Segment Start: Provided records

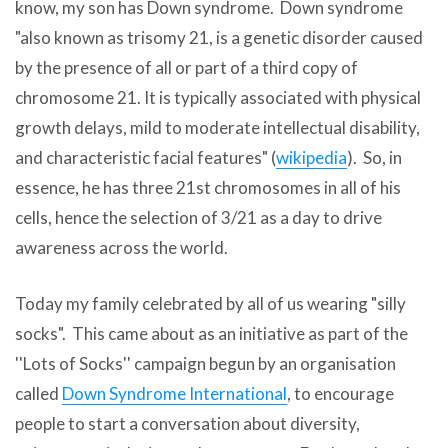
know, my son has Down syndrome. Down syndrome
"also known as trisomy 21, is a genetic disorder caused
by the presence of all or part of a third copy of
chromosome 21. It is typically associated with physical
growth delays, mild to moderate intellectual disability,
and characteristic facial features" (
wikipedia
). So, in
essence, he has three 21st chromosomes in all of his
cells, hence the selection of 3/21 as a day to drive
awareness across the world.
Today my family celebrated by all of us wearing "silly
socks". This came about as an initiative as part of the
''Lots of Socks'' campaign begun by an organisation
called
Down Syndrome International
, to encourage
people to start a conversation about diversity,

Segment End: Provided records

> **Task**
The records above should be returned exactly, with only their pictures held back.

> **Response to this task**
know, my son has Down syndrome. Down syndrome
"also known as trisomy 21, is a genetic disorder caused
by the presence of all or part of a third copy of
chromosome 21. It is typically associated with physical
growth delays, mild to moderate intellectual disability,
and characteristic facial features" (
wikipedia
). So, in
essence, he has three 21st chromosomes in all of his
cells, hence the selection of 3/21 as a day to drive
awareness across the world.
Today my family celebrated by all of us wearing "silly
socks". This came about as an initiative as part of the
''Lots of Socks'' campaign begun by an organisation
called
Down Syndrome International
, to encourage
people to start a conversation about diversity,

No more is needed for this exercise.